日本物理学会では、将来の物理学を担う優秀な若手研究者の研究を奨励することを目的として若手奨励賞を設けています。この度、領域10における第6回受賞者の一人として、福永守特任助教(野田研究室)が選ばれました。福永守氏が開発したD-Eヒステリシスカーブ二重波法の開発とこれを利用したマルチフェロイック物質RMn2O5 (R=Y, Bi, 希土類)の研究に高いオリジナリティーを見いだすことができます。新しく開発した電気分極測定法を用いることにより、強誘電体分極の履歴に関する部分と、電気伝導や通常の誘電成分やその他不明な履歴に関係しない成分を何ら仮定無しに実験的に分離することができるようになりました。
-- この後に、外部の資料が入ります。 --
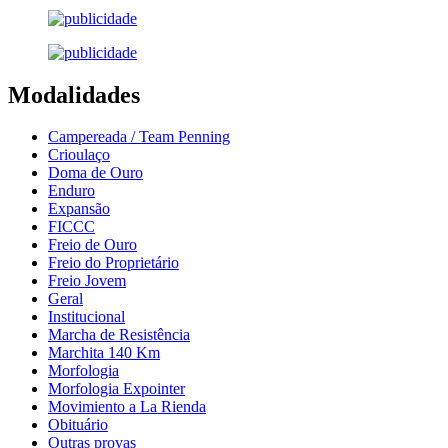
Modalidades
Campereada / Team Penning
Crioulaço
Doma de Ouro
Enduro
Expansão
FICCC
Freio de Ouro
Freio do Proprietário
Freio Jovem
Geral
Institucional
Marcha de Resistência
Marchita 140 Km
Morfologia
Morfologia Expointer
Movimiento a La Rienda
Obituário
Outras provas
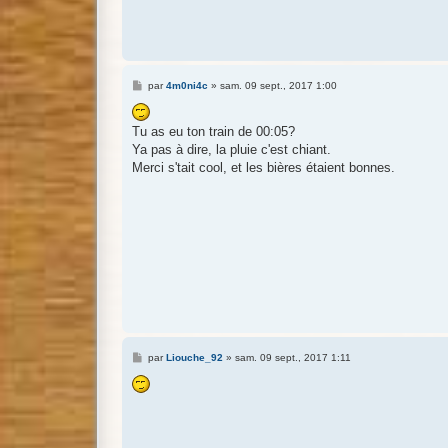
M
par
4m0ni4c
»
sam. 09 sept., 2017 1:00
e
s
s
Tu as eu ton train de 00:05?
a
g
Ya pas à dire, la pluie c'est chiant.
e
Merci s'tait cool, et les bières étaient bonnes.
M
par
Liouche_92
»
sam. 09 sept., 2017 1:11
e
s
s
a
g
e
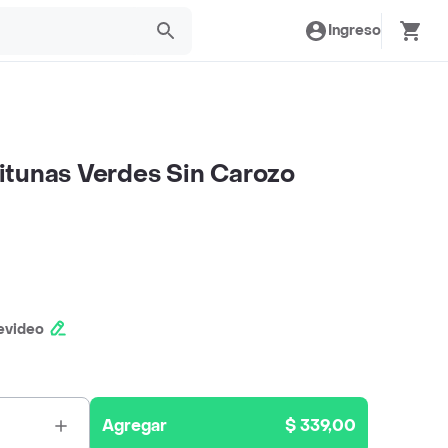
Ingreso
itunas Verdes Sin Carozo
evideo
Agregar
$ 339,00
また、磁場中でのRMn2O5(R=Tm,Yb)の電気分極フロップ(90度回転)の現象も見つけて、マルチフェロイック分野では大きな一歩を記しています。同氏の開発した精緻な実験手法と解析法はマルチフェロイック分野の研究を実験的に大きく進展させており、今後、更なる研究の進展が見込まれます。

対象論文:
"New Technique for Measuring Ferroelectric and Antiferroelectric Hysteresis Loops",
   M. Fukunaga and Y. Noda
   J. Phys. Soc. Jpn 77(2008)064706.
"Discovery of Polarization Flop Transition and Simultaneous Measurements of Magnetic Ordering and Dielectric Properties of TmMn2O5",
   M. Fukunaga, K. Nishihata, H. Kimura, Y. Noda, and K. Kohn,
   J. Phys. Soc. Jpn 77(2008)094711.
"Magnetic Phase Transitions and Magnetic-Field-Induced Polarization Flops in Multiferroic YbMn2O5",
   Mamoru FUKUNAGA, Yuma SAKAMOTO, Hiroyuki KIMURA, and Yukio NODA
   J. Phys. Soc. Jpn 80(2011)014705.
"Magnetic Field Induced Polarization Flop in Multiferroic TmMn2O5",
   M. Fukunaga, Y. Sakamoto, H. Kimura, Y. Noda, N. Abe, K. Taniguchi, T. Arima, S. Wakimoto, M. Takeda, K. Kakurai, and K. Kohn
   Phys. Rev. Lett. 103 (2009) 077204.